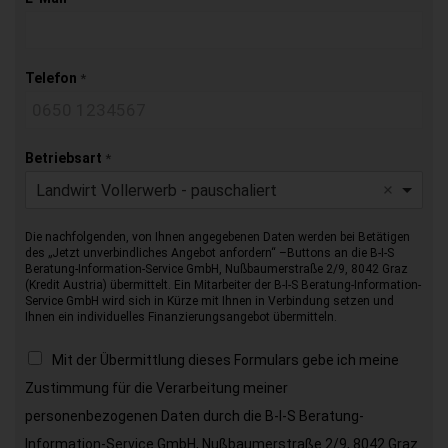
Telefon
*
Betriebsart
*
Landwirt Vollerwerb - pauschaliert
Die nachfolgenden, von Ihnen angegebenen Daten werden bei Betätigen
des „Jetzt unverbindliches Angebot anfordern“ –Buttons an die B-I-S
Beratung-Information-Service GmbH, Nußbaumerstraße 2/9, 8042 Graz
(Kredit Austria) übermittelt. Ein Mitarbeiter der B-I-S Beratung-Information-
Service GmbH wird sich in Kürze mit Ihnen in Verbindung setzen und
Ihnen ein individuelles Finanzierungsangebot übermitteln.
Mit der Übermittlung dieses Formulars gebe ich meine
Zustimmung für die Verarbeitung meiner
personenbezogenen Daten durch die B-I-S Beratung-
Information-Service GmbH, Nußbaumerstraße 2/9, 8042 Graz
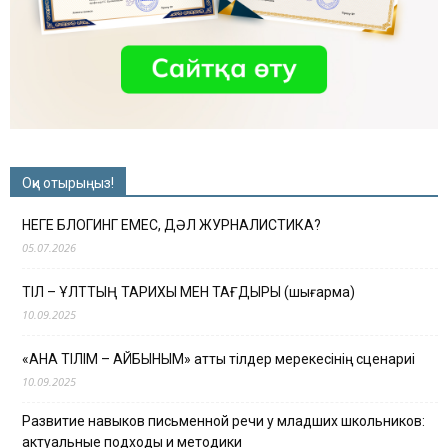
Оқи отырыңыз!
НЕГЕ БЛОГИНГ ЕМЕС, ДӘЛ ЖУРНАЛИСТИКА?
05.07.2026
ТІЛ – ҰЛТТЫҢ ТАРИХЫ МЕН ТАҒДЫРЫ (шығарма)
10.09.2025
«АНА ТІЛІМ – АЙБЫНЫМ» атты тілдер мерекесінің сценариі
10.09.2025
Развитие навыков письменной речи у младших школьников:
актуальные подходы и методики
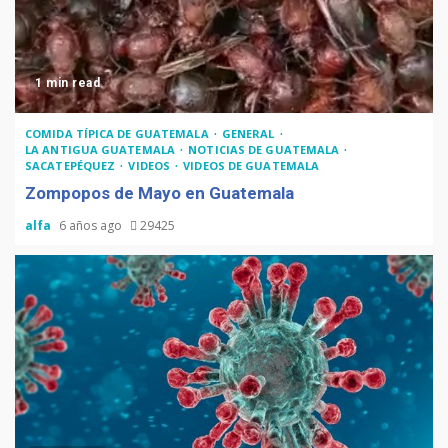
1 min read
COMIDA TÍPICA DE GUATEMALA
GENERAL
LA ANTIGUA GUATEMALA
NOTICIAS DE GUATEMALA
SACATEPÉQUEZ
VIDEOS
VIDEOS DE GUATEMALA
Zompopos de Mayo en Guatemala
alfa
6 años ago
29425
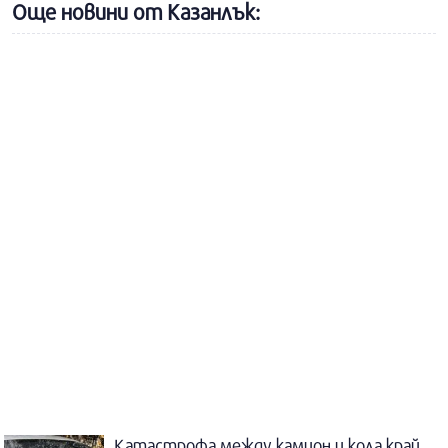
Още новини от Казанлък:
Катастрофа между камион и кола край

++++++++

**Exercise objective**
Leave out the pictures and give the listing above again exactly.

**Solution**
Telefon
*
Betriebsart
*
Landwirt Vollerwerb - pauschaliert
Die nachfolgenden, von Ihnen angegebenen Daten werden bei Betätigen
des „Jetzt unverbindliches Angebot anfordern“ –Buttons an die B-I-S
Beratung-Information-Service GmbH, Nußbaumerstraße 2/9, 8042 Graz
(Kredit Austria) übermittelt. Ein Mitarbeiter der B-I-S Beratung-Information-
Service GmbH wird sich in Kürze mit Ihnen in Verbindung setzen und
Ihnen ein individuelles Finanzierungsangebot übermitteln.
Mit der Übermittlung dieses Formulars gebe ich meine
Zustimmung für die Verarbeitung meiner
personenbezogenen Daten durch die B-I-S Beratung-
Information-Service GmbH, Nußbaumerstraße 2/9, 8042 Graz
Оқи отырыңыз!
НЕГЕ БЛОГИНГ ЕМЕС, ДӘЛ ЖУРНАЛИСТИКА?
05.07.2026
ТІЛ – ҰЛТТЫҢ ТАРИХЫ МЕН ТАҒДЫРЫ (шығарма)
10.09.2025
«АНА ТІЛІМ – АЙБЫНЫМ» атты тілдер мерекесінің сценариі
10.09.2025
Развитие навыков письменной речи у младших школьников:
актуальные подходы и методики
1 min read
COMIDA TÍPICA DE GUATEMALA
GENERAL
LA ANTIGUA GUATEMALA
NOTICIAS DE GUATEMALA
SACATEPÉQUEZ
VIDEOS
VIDEOS DE GUATEMALA
Zompopos de Mayo en Guatemala
alfa
6 años ago
29425
Още новини от Казанлък:
Катастрофа между камион и кола край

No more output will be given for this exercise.